Imagine receiving an "F" from your teacher because of errors in the first draft of a term paper, even though your final paper had no errors.
That's essentially what occurred last week, when City Controller Rebecca Rhynhart embarked on a PR campaign accusing the City of $924 million worth of errors that, in fact, have long since been resolved.
Of course the controller knows they've been fixed, since the resolution of those errors occurred during the annual give-and-take process between the Finance Department and the Controller's Office. The resulting, error-free report is called the CAFR, for Comprehensive Annual Finance Report. You can see it for yourself on the webpage of the Office of the Finance Director.

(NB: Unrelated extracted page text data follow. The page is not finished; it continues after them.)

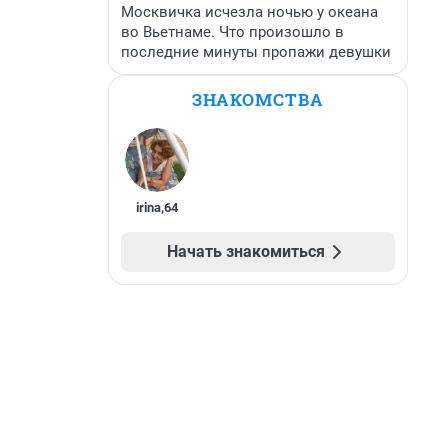
Москвичка исчезла ночью у океана
во Вьетнаме. Что произошло в
последние минуты пропажи девушки
ЗНАКОМСТВА
irina
,
64
Начать знакомиться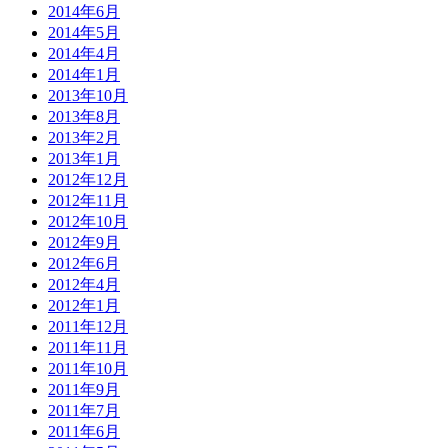
2014年6月
2014年5月
2014年4月
2014年1月
2013年10月
2013年8月
2013年2月
2013年1月
2012年12月
2012年11月
2012年10月
2012年9月
2012年6月
2012年4月
2012年1月
2011年12月
2011年11月
2011年10月
2011年9月
2011年7月
2011年6月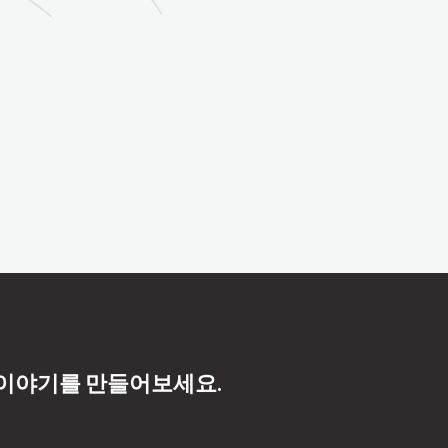
 이야기를 만들어보세요.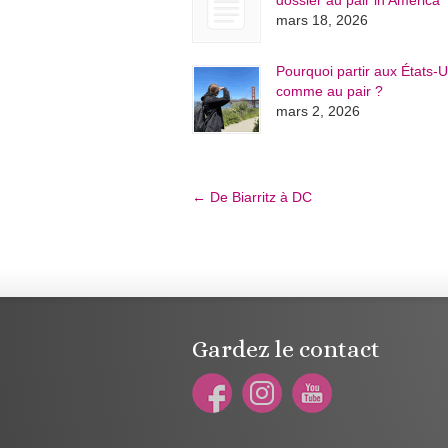
dossier au pair in America
mars 18, 2026
Pourquoi partir aux États-U
comme au pair ?
mars 2, 2026
←
De Biarritz à DC
Gardez le contact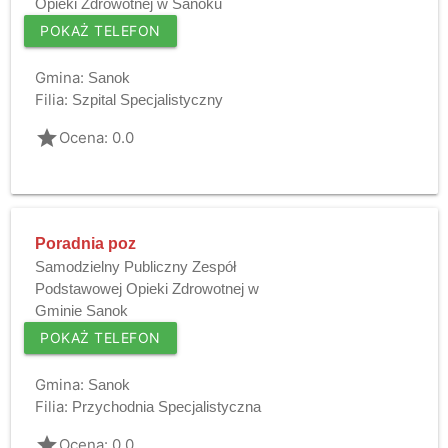
Opieki Zdrowotnej w Sanoku
POKAŻ TELEFON
Gmina:
Sanok
Filia:
Szpital Specjalistyczny
grade
Ocena: 0.0
Poradnia poz
Samodzielny Publiczny Zespół
Podstawowej Opieki Zdrowotnej w
Gminie Sanok
POKAŻ TELEFON
Gmina:
Sanok
Filia:
Przychodnia Specjalistyczna
grade
Ocena: 0.0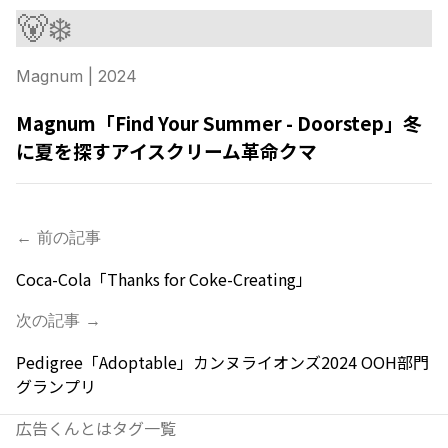
🐻‍❄️
Magnum
| 2024
Magnum「Find Your Summer - Doorstep」冬
に夏を探すアイスクリーム革命クマ
← 前の記事
Coca-Cola「Thanks for Coke-Creating」
次の記事 →
Pedigree「Adoptable」カンヌライオンズ2024 OOH部門
グランプリ
広告くんとは
タグ一覧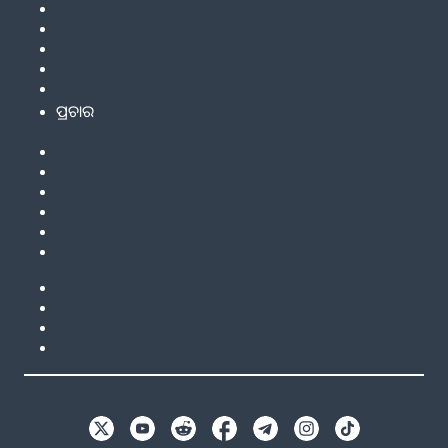
ପ୍ରଚାର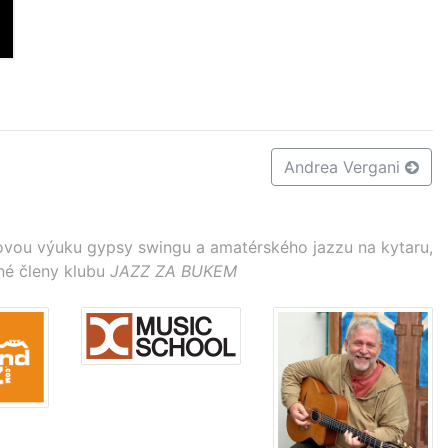
Andrea Vergani
vou výuku gypsy swingu a amatérského jazzu na kytaru,
né členy klubu
JAZZ ZA BUKEM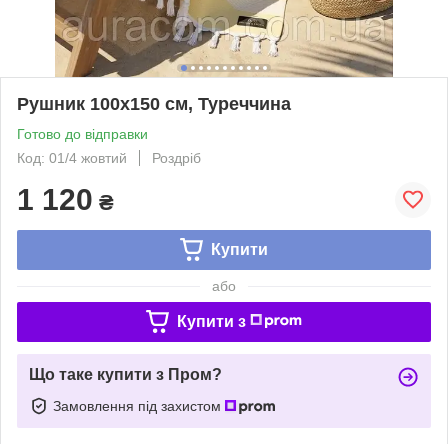
Рушник 100х150 см, Туреччина
Готово до відправки
Код: 01/4 жовтий
Роздріб
1 120
₴
Купити
або
Купити з
Що таке купити з Пром?
Замовлення під захистом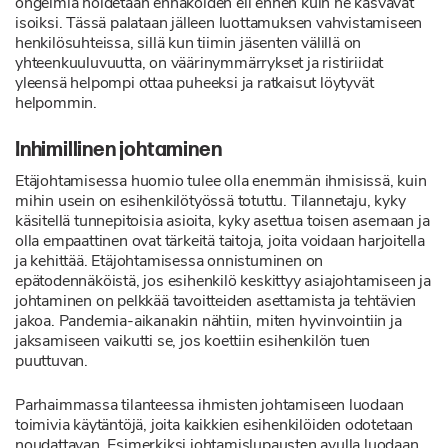
ongelmia hoidetaan ennakoiden eli ennen kuin ne kasvavat
isoiksi. Tässä palataan jälleen luottamuksen vahvistamiseen
henkilösuhteissa, sillä kun tiimin jäsenten välillä on
yhteenkuuluvuutta, on väärinymmärrykset ja ristiriidat
yleensä helpompi ottaa puheeksi ja ratkaisut löytyvät
helpommin.
Inhimillinen johtaminen
Etäjohtamisessa huomio tulee olla enemmän ihmisissä, kuin
mihin usein on esihenkilötyössä totuttu. Tilannetaju, kyky
käsitellä tunnepitoisia asioita, kyky asettua toisen asemaan ja
olla empaattinen ovat tärkeitä taitoja, joita voidaan harjoitella
ja kehittää. Etäjohtamisessa onnistuminen on
epätodennäköistä, jos esihenkilö keskittyy asiajohtamiseen ja
johtaminen on pelkkää tavoitteiden asettamista ja tehtävien
jakoa. Pandemia-aikanakin nähtiin, miten hyvinvointiin ja
jaksamiseen vaikutti se, jos koettiin esihenkilön tuen
puuttuvan.
Parhaimmassa tilanteessa ihmisten johtamiseen luodaan
toimivia käytäntöjä, joita kaikkien esihenkilöiden odotetaan
noudattavan. Esimerkiksi johtamislupausten avulla luodaan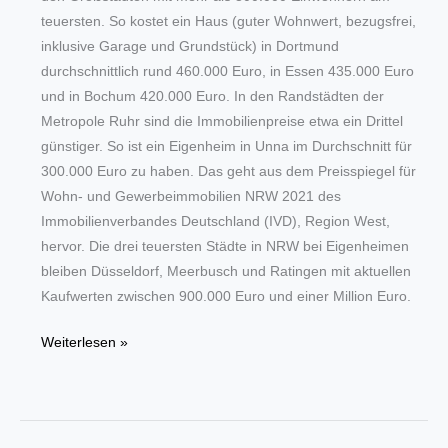
Hochtouren
teuersten. So kostet ein Haus (guter Wohnwert, bezugsfrei,
inklusive Garage und Grundstück) in Dortmund
durchschnittlich rund 460.000 Euro, in Essen 435.000 Euro
und in Bochum 420.000 Euro. In den Randstädten der
Metropole Ruhr sind die Immobilienpreise etwa ein Drittel
günstiger. So ist ein Eigenheim in Unna im Durchschnitt für
300.000 Euro zu haben. Das geht aus dem Preisspiegel für
Wohn- und Gewerbeimmobilien NRW 2021 des
Immobilienverbandes Deutschland (IVD), Region West,
hervor. Die drei teuersten Städte in NRW bei Eigenheimen
bleiben Düsseldorf, Meerbusch und Ratingen mit aktuellen
Kaufwerten zwischen 900.000 Euro und einer Million Euro.
IVD-
Weiterlesen »
Preisspiegel:
Eigenheime
im
Ruhrgebiet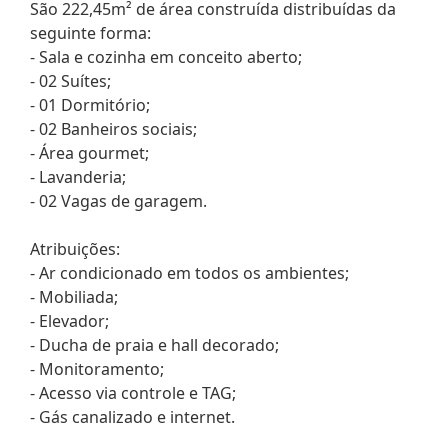
São 222,45m² de área construída distribuídas da
seguinte forma:
- Sala e cozinha em conceito aberto;
- 02 Suítes;
- 01 Dormitório;
- 02 Banheiros sociais;
- Área gourmet;
- Lavanderia;
- 02 Vagas de garagem.
Atribuições:
- Ar condicionado em todos os ambientes;
- Mobiliada;
- Elevador;
- Ducha de praia e hall decorado;
- Monitoramento;
- Acesso via controle e TAG;
- Gás canalizado e internet.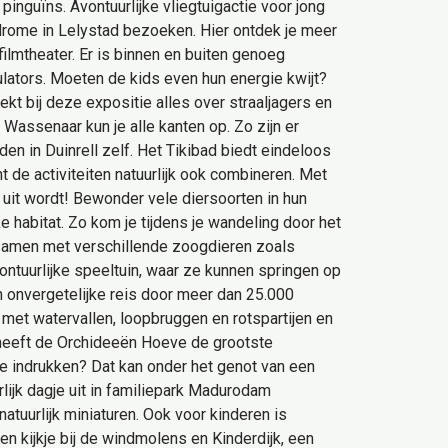
pinguïns. Avontuurlijke vliegtuigactie voor jong
odrome in Lelystad bezoeken. Hier ontdek je meer
filmtheater. Er is binnen en buiten genoeg
ulators. Moeten de kids even hun energie kwijt?
kt bij deze expositie alles over straaljagers en
n Wassenaar kun je alle kanten op. Zo zijn er
den in Duinrell zelf. Het Tikibad biedt eindeloos
t de activiteiten natuurlijk ook combineren. Met
g uit wordt! Bewonder vele diersoorten in hun
ke habitat. Zo kom je tijdens je wandeling door het
k samen met verschillende zoogdieren zoals
ntuurlijke speeltuin, waar ze kunnen springen op
en onvergetelijke reis door meer dan 25.000
 met watervallen, loopbruggen en rotspartijen en
n heeft de Orchideeën Hoeve de grootste
lle indrukken? Dat kan onder het genot van een
lijk dagje uit in familiepark Madurodam
atuurlijk miniaturen. Ook voor kinderen is
 kijkje bij de windmolens en Kinderdijk, een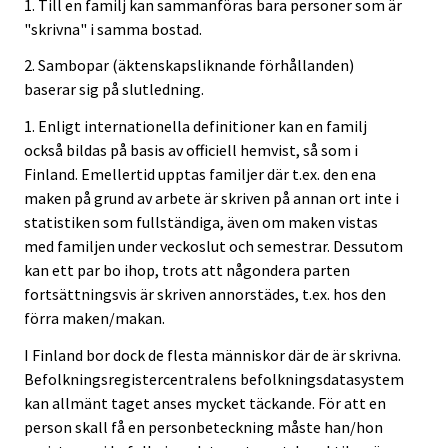
1. Till en familj kan sammanföras bara personer som är
"skrivna" i samma bostad.
2. Sambopar (äktenskapsliknande förhållanden)
baserar sig på slutledning.
1. Enligt internationella definitioner kan en familj
också bildas på basis av officiell hemvist, så som i
Finland. Emellertid upptas familjer där t.ex. den ena
maken på grund av arbete är skriven på annan ort inte i
statistiken som fullständiga, även om maken vistas
med familjen under veckoslut och semestrar. Dessutom
kan ett par bo ihop, trots att någondera parten
fortsättningsvis är skriven annorstädes, t.ex. hos den
förra maken/makan.
I Finland bor dock de flesta människor där de är skrivna.
Befolkningsregistercentralens befolkningsdatasystem
kan allmänt taget anses mycket täckande. För att en
person skall få en personbeteckning måste han/hon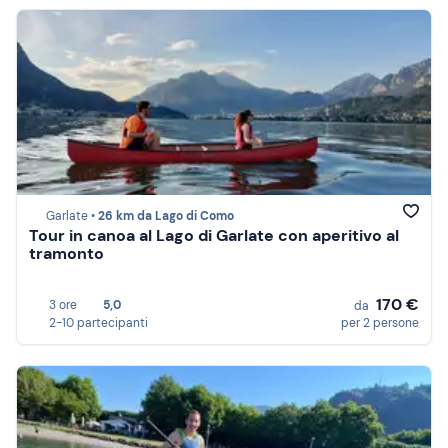
Garlate •
26 km da Lago di Como
Tour in canoa al Lago di Garlate con aperitivo al
tramonto
170 €
3 ore
5,0
da
2-10 partecipanti
per 2 persone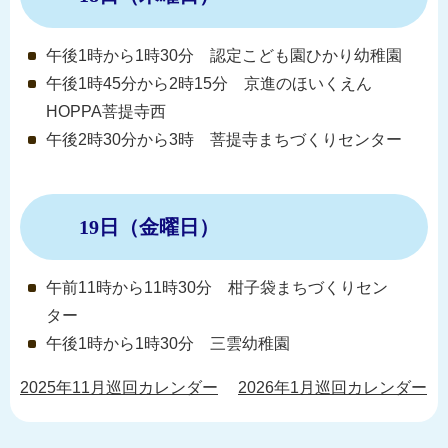
午後1時から1時30分 認定こども園ひかり幼稚園
午後1時45分から2時15分 京進のほいくえん
HOPPA菩提寺西
午後2時30分から3時 菩提寺まちづくりセンター
19日（金曜日）
午前11時から11時30分 柑子袋まちづくりセン
ター
午後1時から1時30分 三雲幼稚園
2025年11月巡回カレンダー
2026年1月巡回カレンダー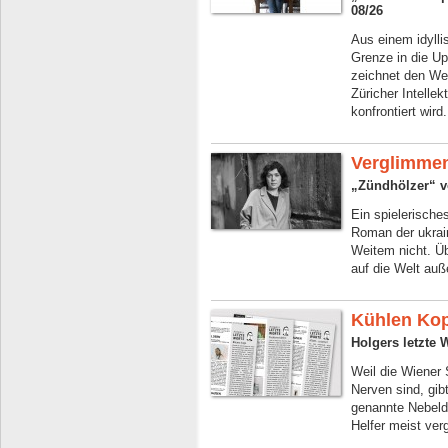
08/26
Aus einem idylli
Grenze in die U
zeichnet den We
Züricher Intelle
konfrontiert wird.
Verglimme
„Zündhölzer“ vo
Ein spielerische
Roman der ukrai
Weitem nicht. Üb
auf die Welt auß
Kühlen Ko
Holgers letzte 
Weil die Wiener
Nerven sind, gib
genannte Nebeld
Helfer meist ver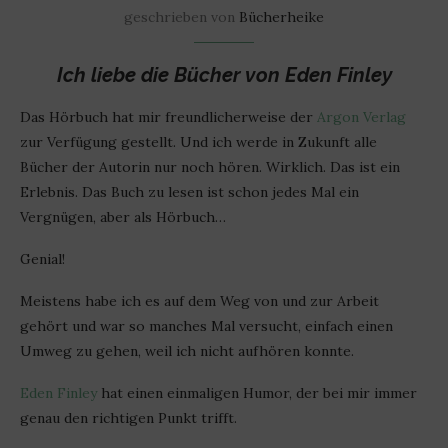
geschrieben von
Bücherheike
Ich liebe die Bücher von Eden Finley
Das Hörbuch hat mir freundlicherweise der
Argon Verlag
zur Verfügung gestellt. Und ich werde in Zukunft alle
Bücher der Autorin nur noch hören. Wirklich. Das ist ein
Erlebnis. Das Buch zu lesen ist schon jedes Mal ein
Vergnügen, aber als Hörbuch…
Genial!
Meistens habe ich es auf dem Weg von und zur Arbeit
gehört und war so manches Mal versucht, einfach einen
Umweg zu gehen, weil ich nicht aufhören konnte.
Eden Finley
hat einen einmaligen Humor, der bei mir immer
genau den richtigen Punkt trifft.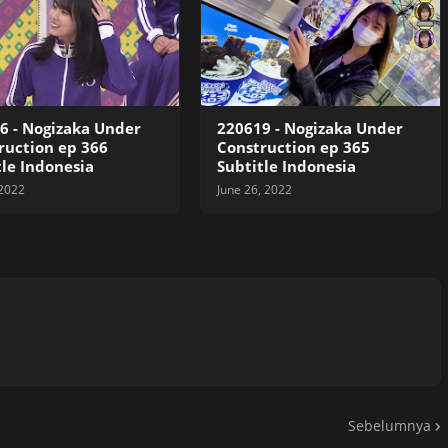
6 - Nogizaka Under
220619 - Nogizaka Under
ruction ep 366
Construction ep 365
tle Indonesia
Subtitle Indonesia
 2022
June 26, 2022
Sebelumnya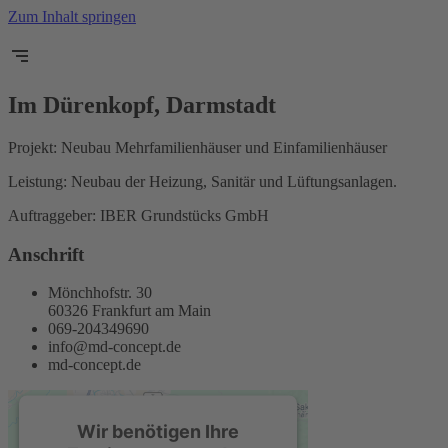
Zum Inhalt springen
Im Dürenkopf, Darmstadt
Projekt: Neubau Mehrfamilienhäuser und Einfamilienhäuser
Leistung: Neubau der Heizung, Sanitär und Lüftungsanlagen.
Auftraggeber: IBER Grundstücks GmbH
Anschrift
Mönchhofstr. 30
60326 Frankfurt am Main
069-204349690
info@md-concept.de
md-concept.de
Wir benötigen Ihre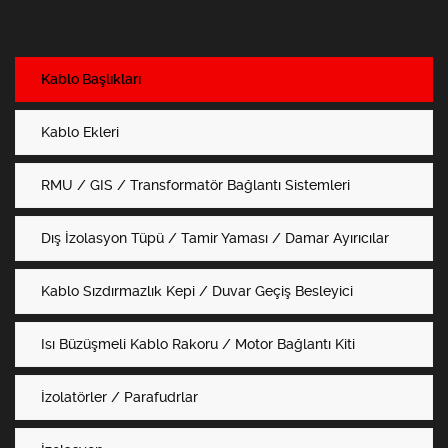
Kablo Başlıkları
Kablo Ekleri
RMU / GIS / Transformatör Bağlantı Sistemleri
Dış İzolasyon Tüpü / Tamir Yaması / Damar Ayırıcılar
Kablo Sızdırmazlık Kepi / Duvar Geçiş Besleyici
Isı Büzüşmeli Kablo Rakoru / Motor Bağlantı Kiti
İzolatörler / Parafudrlar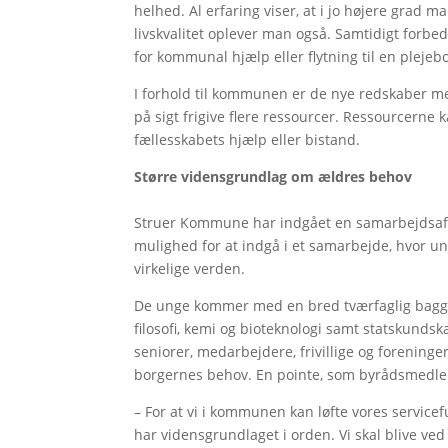
helhed. Al erfaring viser, at i jo højere grad man
livskvalitet oplever man også. Samtidigt forbe
for kommunal hjælp eller flytning til en pleje
I forhold til kommunen er de nye redskaber med
på sigt frigive flere ressourcer. Ressourcerne k
fællesskabets hjælp eller bistand.
Større vidensgrundlag om ældres behov
Struer Kommune har indgået en samarbejdsaftal
mulighed for at indgå i et samarbejde, hvor 
virkelige verden.
De unge kommer med en bred tværfaglig baggr
filosofi, kemi og bioteknologi samt statskunds
seniorer, medarbejdere, frivillige og forening
borgernes behov. En pointe, som byrådsmedle
– For at vi i kommunen kan løfte vores servicefu
har vidensgrundlaget i orden. Vi skal blive ve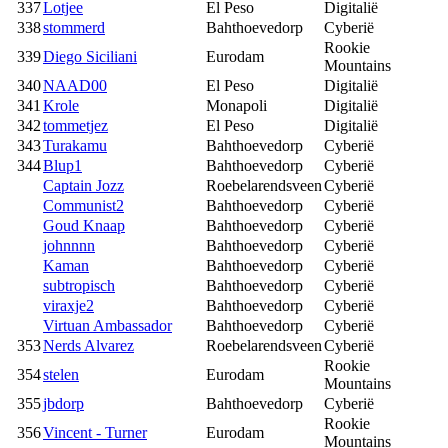
337
Lotjee
El Peso
Digitalië
338
stommerd
Bahthoevedorp
Cyberië
Rookie
339
Diego Siciliani
Eurodam
Mountains
340
NAAD00
El Peso
Digitalië
341
Krole
Monapoli
Digitalië
342
tommetjez
El Peso
Digitalië
343
Turakamu
Bahthoevedorp
Cyberië
344
Blup1
Bahthoevedorp
Cyberië
Captain Jozz
Roebelarendsveen
Cyberië
Communist2
Bahthoevedorp
Cyberië
Goud Knaap
Bahthoevedorp
Cyberië
johnnnn
Bahthoevedorp
Cyberië
Kaman
Bahthoevedorp
Cyberië
subtropisch
Bahthoevedorp
Cyberië
viraxje2
Bahthoevedorp
Cyberië
Virtuan Ambassador
Bahthoevedorp
Cyberië
353
Nerds Alvarez
Roebelarendsveen
Cyberië
Rookie
354
stelen
Eurodam
Mountains
355
jbdorp
Bahthoevedorp
Cyberië
Rookie
356
Vincent - Turner
Eurodam
Mountains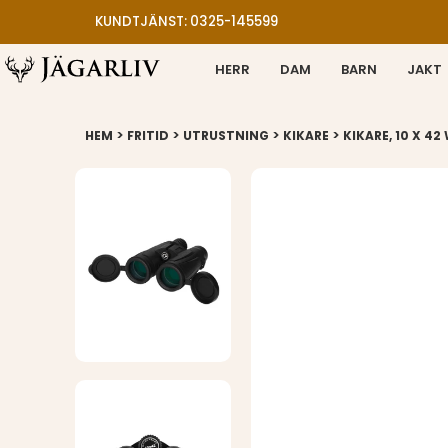
KUNDTJÄNST: 0325-145599
HERR
DAM
BARN
JAKT
>
>
>
>
HEM
FRITID
UTRUSTNING
KIKARE
KIKARE, 10 X 42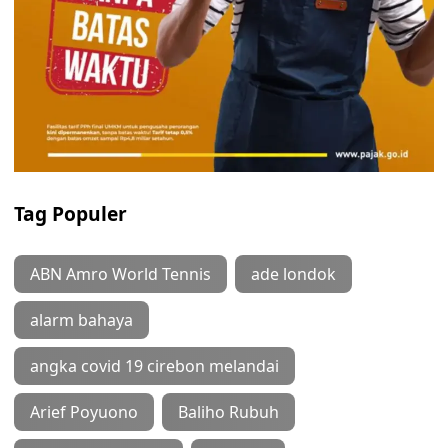
Tag Populer
ABN Amro World Tennis
ade londok
alarm bahaya
angka covid 19 cirebon melandai
Arief Poyuono
Baliho Rubuh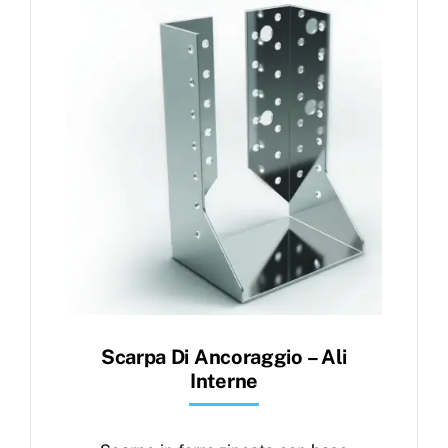
Products
search
Ordini
Scarpa Di Ancoraggio – Ali
Interne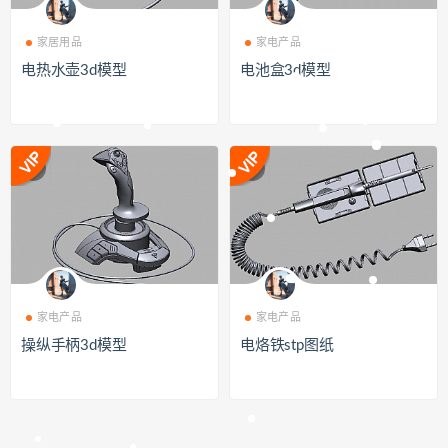
家居用品
家电产品
电热水壶3d模型
电池盒3d模型
家电产品
家电产品
操纵手柄3d模型
电烙铁stp图纸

While making misleading and contrary statements publicly, the controller notes in her report that "the city's publicly issued fiscal year 2017 CAFR can be relied upon for informative decision making." In fact, throughout her report the controller acknowledges repeatedly the Finance Department's ongoing efforts not just to resolve these errors but also to improve processes and internal controls.
For example, look at the matter of reconciliation — discrepancies between our records and those of the bank.
Long before the controller highlighted this matter, the issue had been reported in the City's CAFR and Treasurer Rasheia Johnson began significant, concerted efforts to complete all outstanding reconciliations:
Since discovering the discrepancy, we've reduced it by about 30 percent. Of 77 bank accounts, 70 have been fully reconciled.
We have also put additional controls in place to prevent such issues in the future.
We've hired new staff and retained a nationally recognized auditing firm to assist us.
This week, I am convening a Reconciliation Task Force to coordinate the effort, including representatives from PICA, City Council, and the Office of the Inspector General. The controller, unfortunately, declined to take part.
This is a comprehensive approach to a complex issue — and the controller clearly acknowledges this on page 5 of her Report on Internal Controls, which outlines the plan we put in place.
In other words, she agrees with what we are doing on reconciliation, and said as much in a letter to me last week: "As my office has stated, we support the plan outlined in Finance's response to our Fiscal Year 2017 Report on Internal Control and on Compliance and Other Matters."
As to the $924 million touted by the controller? It is derived from earlier drafts of the CAFR report, not the final version in which the errors were rectified. And because the bookkeeping errors affect positives and negatives, the controller chose to add them all together as positive numbers rather than taking the net total. This exaggerated the impact and allowed her to create a fictitious, sensationalized dollar figure that would be sure to excite the news media.
The actual impact of all the draft errors on the city's general fund FY17 balance? Zero dollars. That's right — our final CAFR has zero errors. It's a shame the controller failed to acknowledge that at her press conference.
I take these bookkeeping errors and unreconciled bank accounts seriously. Unlike past mayors, I am absolutely not greeting this with the "Philly Shrug." My administration, particularly the staff of the Finance Department and the Treasurer's Office, take this seriously and approach it with urgency. I vow to ensure that we will fix these things, and fix them soon. Taxpayers deserve no less.
But in this era of rampant misleading statements from elected officials, taxpayers also deserve factual conclusions from their controller, not sensationalized statements and recklessly inflated dollar figures designed more to grab headlines than to solve problems.